::: Supplied information :::
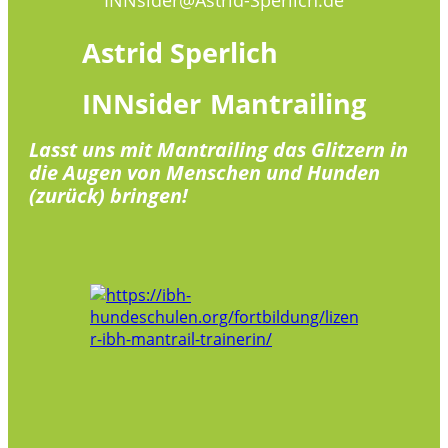
Astrid
Sperlich
INNsider
Mantrailing
Lasst uns mit Mantrailing das Glitzern in
die Augen von Menschen und Hunden
(zurück) bringen!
:::
● **Exercise description**:
Output nothing but the number of lines in the data containing the string "Mantrailing".

● **Reply**:
2